§ Task objective
Counting task for the data below: how many lines hold the word "Merchandise"? Answer with the number only.

--- START ---

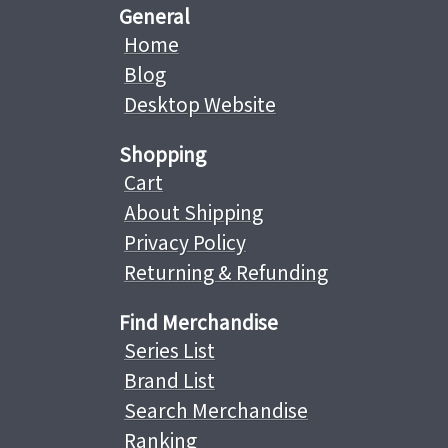
General
Home
Blog
Desktop Website
Shopping
Cart
About Shipping
Privacy Policy
Returning & Refunding
Find Merchandise
Series List
Brand List
Search Merchandise
Ranking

--- END ---

§ Task response
2